Reputation: 2475
I would like to download publicly available data from google cloud storage. However, because I need to be in a Python3.x environment, it is not possible to use gsutil. I can download individual files with wget as
wget http://storage.googleapis.com/path-to-file/output_filename -O output_filename
However, commands like
wget -r --no-parent https://console.cloud.google.com/path_to_directory/output_directoryname -O output_directoryname
do not seem to work as they just download an index file for the directory. Neither do rsync or curl attempts based on some initial attempts. Any idea of how to download publicly available data on google cloud storage as a directory?
Upvotes: 4
Views: 2290
Reputation: 2593
The approach you mentioned above does not work because Google Cloud Storage doesn't have real "directories". As an example, "path/to/some/files/file.txt" is the entire name of that object. A similarly named object, "path/to/some/files/file2.txt", just happens to share the same naming prefix.

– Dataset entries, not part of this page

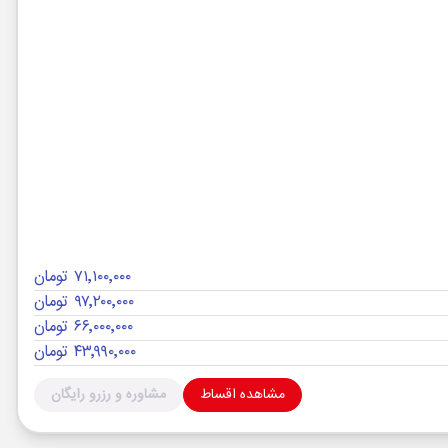
۷۱٬۱۰۰٬۰۰۰ تومان
۹۷٬۲۰۰٬۰۰۰ تومان
۶۶٬۰۰۰٬۰۰۰ تومان
۴۳٬۹۹۰٬۰۰۰ تومان
مشاهده اقساط
مشاوره و رزرو رایگان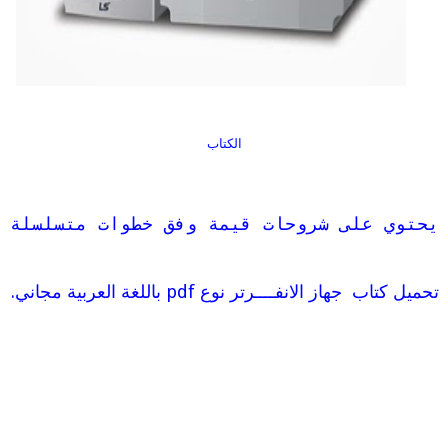
الكتاب
يحتوي على شروحات قيمة وفق خطوات متسلسلة
تحميل كتاب جهاز الانفــــرتر نوع pdf باللغة العربية مجاني.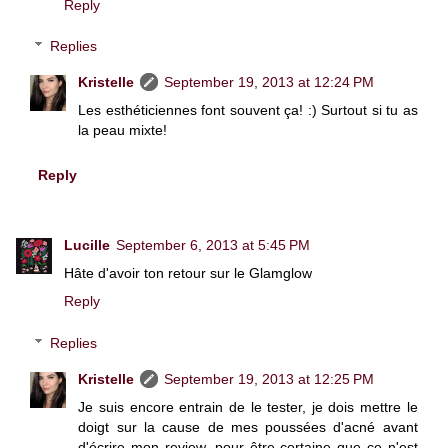
Reply
Replies
Kristelle
September 19, 2013 at 12:24 PM
Les esthéticiennes font souvent ça! :) Surtout si tu as
la peau mixte!
Reply
Lucille
September 6, 2013 at 5:45 PM
Hâte d'avoir ton retour sur le Glamglow
Reply
Replies
Kristelle
September 19, 2013 at 12:25 PM
Je suis encore entrain de le tester, je dois mettre le
doigt sur la cause de mes poussées d'acné avant
d'écrire mon review, pour être certaine que ce n'est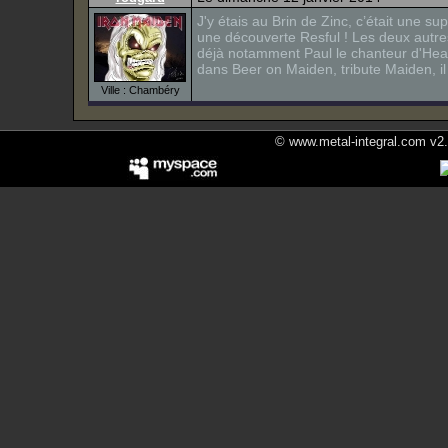
J'y étais au Brin de Zinc, c’était une s
une découverte Resful ! Les deux autre
déjà notamment Paul le chanteur d'Heav
dans Beer on Maiden, tribute Maiden, il a
Ville : Chambéry
© www.metal-integral.com v2.5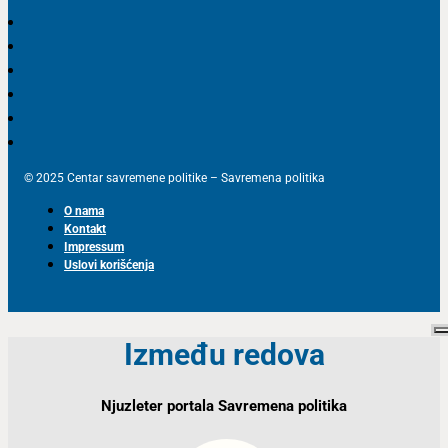
© 2025 Centar savremene politike – Savremena politika
O nama
Kontakt
Impressum
Uslovi korišćenja
Između redova
Njuzleter portala Savremena politika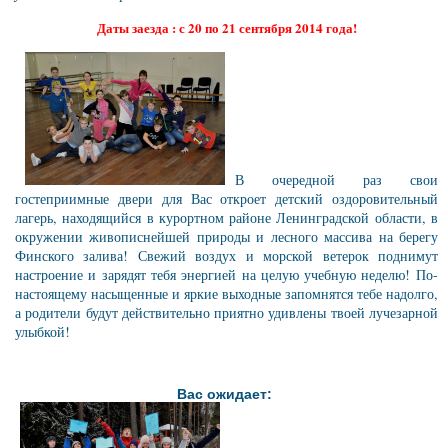
Даты заезда : с 20 по 21 сентября 2014 года!
В очередной раз свои
гостеприимные двери для Вас откроет детский оздоровительный
лагерь, находящийся в курортном районе Ленинградской области, в
окружении живописнейшей природы и лесного массива на берегу
Финского залива! Свежий воздух и морской ветерок поднимут
настроение и зарядят тебя энергией на целую учебную неделю!
По-
настоящему насыщенные и яркие выходные запомнятся тебе надолго,
а родители будут действительно приятно удивлены твоей лучезарной
улыбкой
!
Вас ожидает: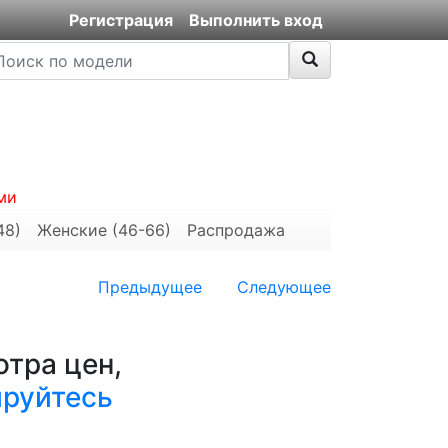
Регистрация
Выполнить вход
ми
48)
Женские (46-66)
Распродажа
Предыдущее
Следующее
тра цен,
ируйтесь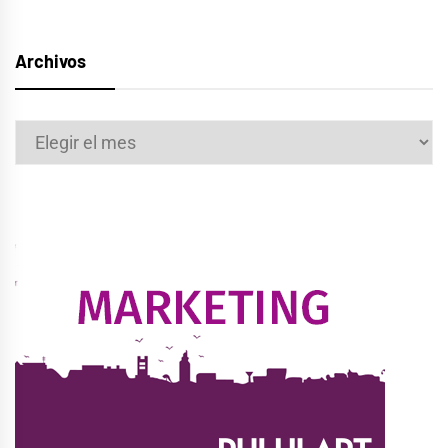
Archivos
Archivos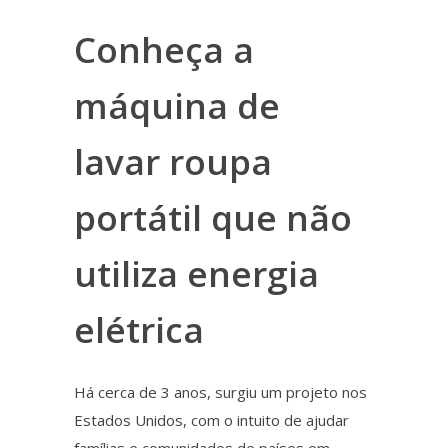
Conheça a
máquina de
lavar roupa
portátil que não
utiliza energia
elétrica
Há cerca de 3 anos, surgiu um projeto nos
Estados Unidos, com o intuito de ajudar
famílias e comunidades de países em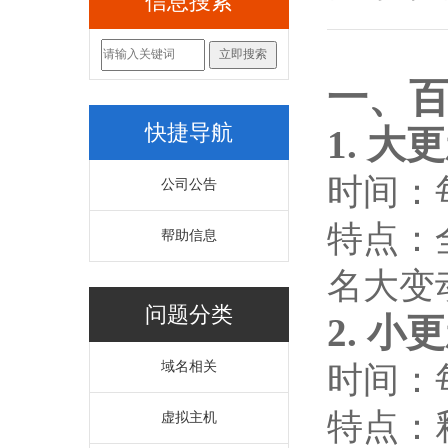
信息搜索
一、
快捷导航
1. 
时间：每
公司公告
特点：
帮助信息
名大变
问题分类
2. 
域名相关
时间：每
特点：
虚拟主机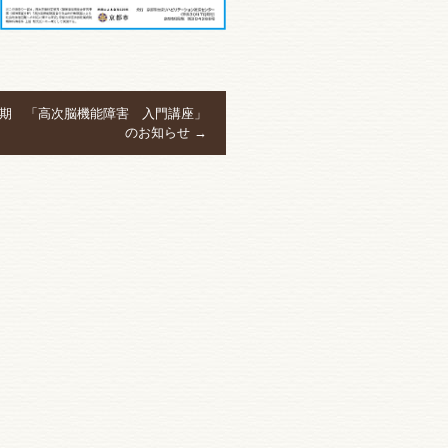
後期 「高次脳機能障害 入門講座」
のお知らせ
→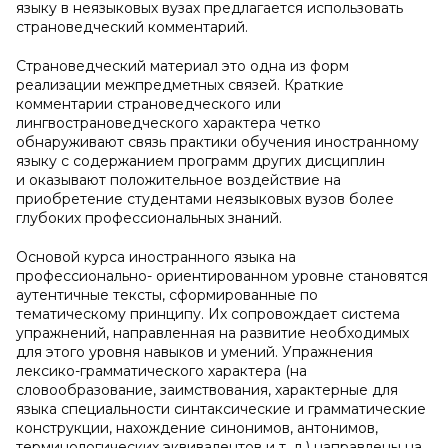
языку в неязыковых вузах предлагается использовать
страноведческий комментарий.
Страноведческий материал это одна из форм
реализации межпредметных связей. Краткие
комментарии страноведческого или
лингвострановедческого характера четко
обнаруживают связь практики обучения иностранному
языку с содержанием программ других дисциплин
и оказывают положительное воздействие на
приобретение студентами неязыковых вузов более
глубоких профессиональных знаний.
Основой курса иностранного языка на
профессионально- ориентированном уровне становятся
аутентичные тексты, сформированные по
тематическому принципу. Их сопровождает система
упражнений, направленная на развитие необходимых
для этого уровня навыков и умений. Упражнения
лексико-грамматического характера (на
словообразование, заимствования, характерные для
языка специальности синтаксические и грамматические
конструкции, нахождение синонимов, антонимов,
терминологических эквивалентов и т. д.) направлены на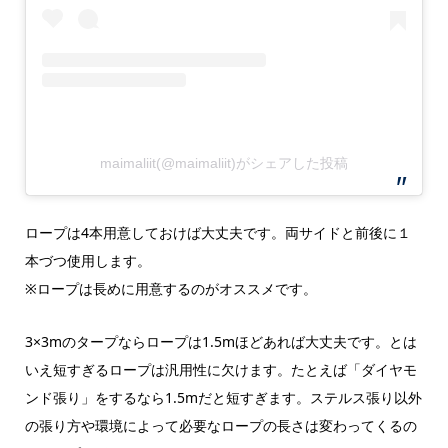
maimaliit(@maimaliit)がシェアした投稿
ロープは4本用意しておけば大丈夫です。両サイドと前後に１
本づつ使用します。
※ロープは長めに用意するのがオススメです。
3×3mのタープならロープは1.5mほどあれば大丈夫です。とは
いえ短すぎるロープは汎用性に欠けます。たとえば「ダイヤモ
ンド張り」をするなら1.5mだと短すぎます。ステルス張り以外
の張り方や環境によって必要なロープの長さは変わってくるの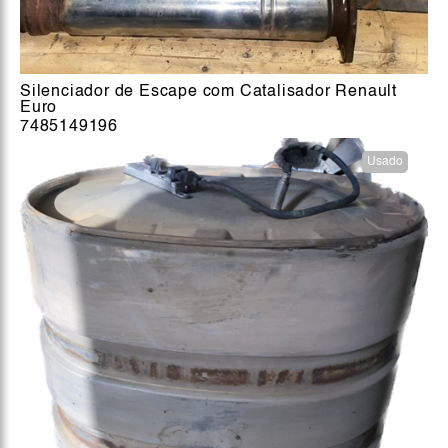
Silenciador de Escape com Catalisador Renault
Euro
7485149196
Usado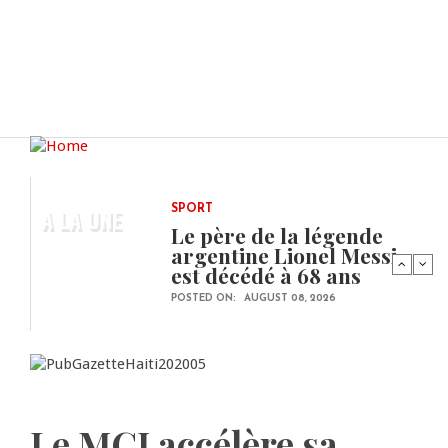
A LA UNE
SPORT
Le père de la légende
argentine Lionel Messi
est décédé à 68 ans
POSTED ON:
AUGUST 08, 2026
Le MCI accélère sa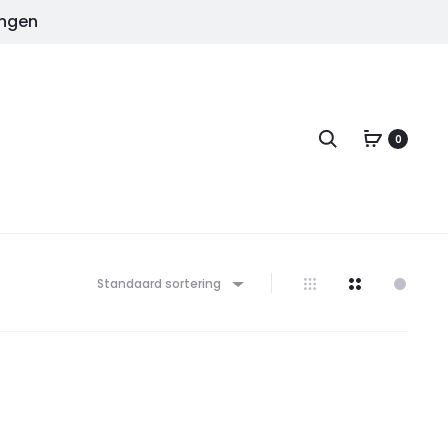
ingen
Zoeken
0
Standaard sortering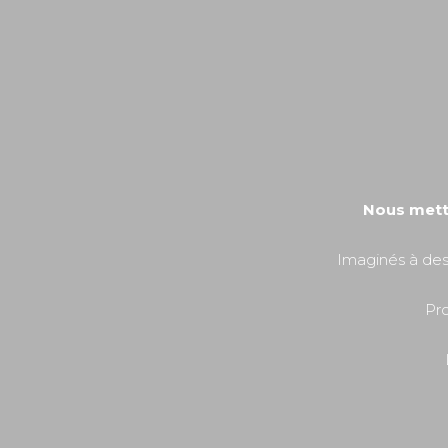
Nous metto
Imaginés à des
Pro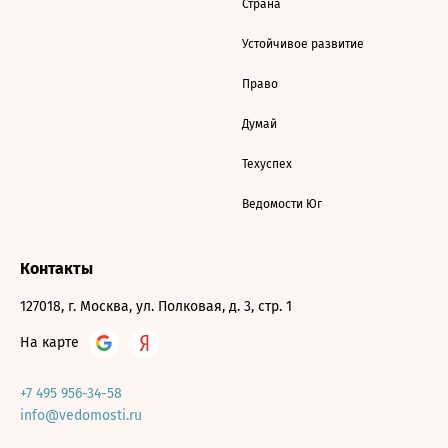
Страна
Устойчивое развитие
Право
Думай
Техуспех
Ведомости Юг
Контакты
127018, г. Москва, ул. Полковая, д. 3, стр. 1
На карте
+7 495 956-34-58
info@vedomosti.ru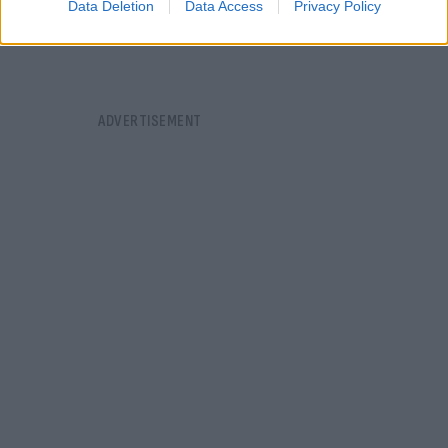
Data Deletion
Data Access
Privacy Policy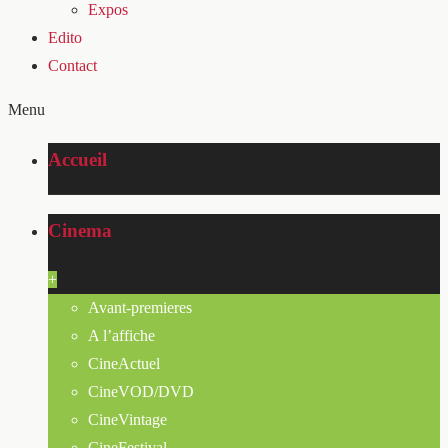
Expos
Edito
Contact
Menu
Accueil
Cinema
+
Avant-premieres
A l’affiche
CineActuel
CineVOD/DVD
CineVintage
CineFestival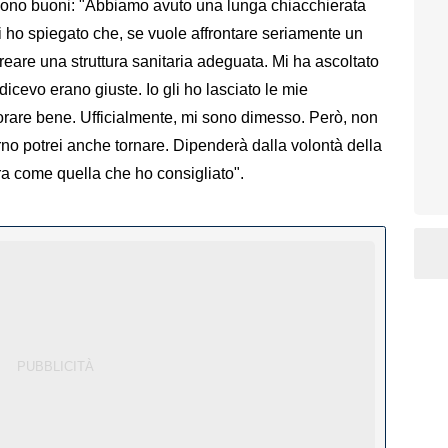
ngono buoni: "Abbiamo avuto una lunga chiacchierata
i ho spiegato che, se vuole affrontare seriamente un
eare una struttura sanitaria adeguata. Mi ha ascoltato
icevo erano giuste. Io gli ho lasciato le mie
vorare bene. Ufficialmente, mi sono dimesso. Però, non
orno potrei anche tornare. Dipenderà dalla volontà della
ura come quella che ho consigliato".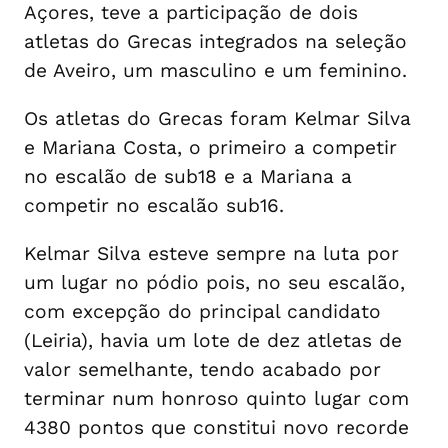
Açores, teve a participação de dois
atletas do Grecas integrados na seleção
de Aveiro, um masculino e um feminino.
Os atletas do Grecas foram Kelmar Silva
e Mariana Costa, o primeiro a competir
no escalão de sub18 e a Mariana a
competir no escalão sub16.
Kelmar Silva esteve sempre na luta por
um lugar no pódio pois, no seu escalão,
com excepção do principal candidato
(Leiria), havia um lote de dez atletas de
valor semelhante, tendo acabado por
terminar num honroso quinto lugar com
4380 pontos que constitui novo recorde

As for how you could fetch these files: The GCS APIs (both XML and JSON) allow you to do an object listing against the parent bucket, specifying a prefix; in this case, you'd want all objects starting with the prefix "path/to/some/files/". You could then make individual HTTP requests for each of the objects specified in the response body. That being said, you'd probably find this much easier to do via one of the GCS client libraries, such as the Python library.
Also, gsutil currently has a GitHub issue open to track adding support for Python 3.
Upvotes: 2